Este era un principito muy mimado que a pesar de tener todo lo que quería en su palacio, se moría por ser mayor. Imaginaba todas las cosas que haría entonces y que en su casa no le dejaban hacer.
—Cuando sea rey —decía—, todos me obedecerán sin excepción y cada día será una fiesta.
Luego sus padres lo reñían, recordándole que todavía era un niño.
—¡Cuántas ganas tengo de ser mayor! —se lamentaba él.
Así transcurrieron los días hasta que en una ocasión, mientras husmeaba por los rincones más secretos del castillo, el príncipe se encontró con un viejo carrete arrumbado. Se trataba de una bobina con hilos de oro que nunca antes había visto.
—Qué raro —dijo al acercarse—, ¿quién dejaría algo como esto aquí?
Ante sus ojos sorprendidos, el carrete habló:
—Querido príncipe, llevo sola mucho tiempo, encerrada en este lugar. Escuché tus deseos por ser mayor y he decidido concederte un deseo muy especial: tira de mi hilo y avanza por los días venideros en tu vida. Pero ten cuidado, porque una vez que vayas desenrollándolo, no podrás volver atrás. El tiempo que se desperdicia jamás puede recuperarse.
Muy emocionado, el príncipe tomó el hilo dorado y comenzó a desasirlo de la bobina, viéndose crecer cada vez más, hasta que fue un hombre tan robusto y apuesto como su propio padre, con una corona sobre su cabeza.
—¡Soy rey! ¡Finalmente soy rey! —dijo con alegría— ¡Cuán maravillosa será la vida ahora!
Pero entonces tuvo curiosidad de saber su viviría solo y le pidió algo al carrete.
—Carrete mágico, muéstrame como serán mi esposa y mis hijos, por favor.
En ese momento, apareció frente a él una hermosa joven con cabellos largos y dorados, con una corona más pequeña que la suya. Era muy linda y le sonreía con gran amor.

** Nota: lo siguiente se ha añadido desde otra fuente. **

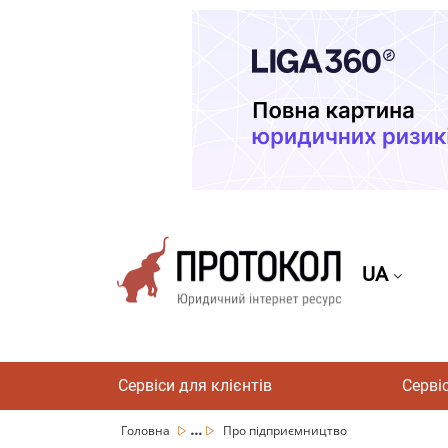
UA
Сервіси для клієнтів
Серві
...
Головна
Про підприємництво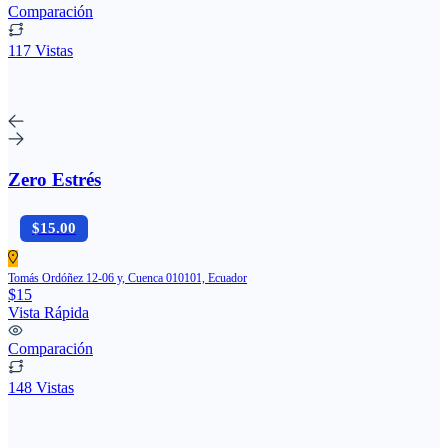
Comparación
117 Vistas
Zero Estrés
$15.00
Tomás Ordóñez 12-06 y, Cuenca 010101, Ecuador
$15
Vista Rápida
Comparación
148 Vistas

Junto a ella aparecieron tres niños regordetes y muy hermosos.
Tenía la familia perfecta.
Emocionado por saber que otras sorpresas le depararía el futuro, el nuevo rey comenzó a tirar más y más del hilo, hasta que notó que se sentía sumamente cansado. Sus manos, antes bellas y jóvenes, se veían ahora pálidas y muy enfermas. Con horror, se dio cuenta de que ahora tenía arrugas por todas partes.
Su reina también había envejecido y los niños que antes lo observaran con admiración, se habían hecho mayores y se habían marchado sin mirar atrás. Y su mujer, tan enferma y frágil como se había puesto, también se desvaneció ante sus ojos.

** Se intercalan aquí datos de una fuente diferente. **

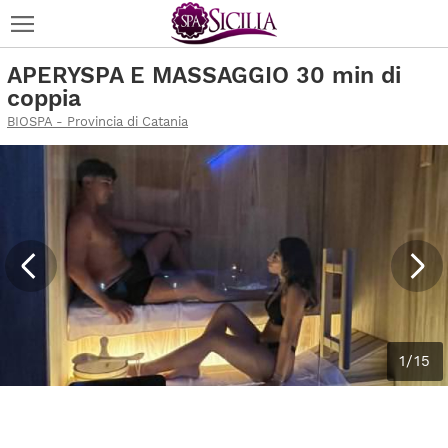
APERYSPA E MASSAGGIO 30 min di
coppia
BIOSPA - Provincia di Catania
1/15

Ahora el príncipe era un rey viejo.
—¿Qué hiciste, muchacho incauto? —le habló el carrete— Malgastaste tu tiempo en vano en lugar de vivir con alegría cada uno de tus momentos de juventud. Ahora vivirás en soledad por tu egoísmo e insolencia.
Y a partir de ese momento, el anciano rey se recluyó en su alcoba, viviendo con tristeza el resto de los pocos días que le quedaban. Solo así pudo comprender que nada es tan valioso como el tiempo que tenemos y a veces desperdiciamos pensando demasiado en el futuro.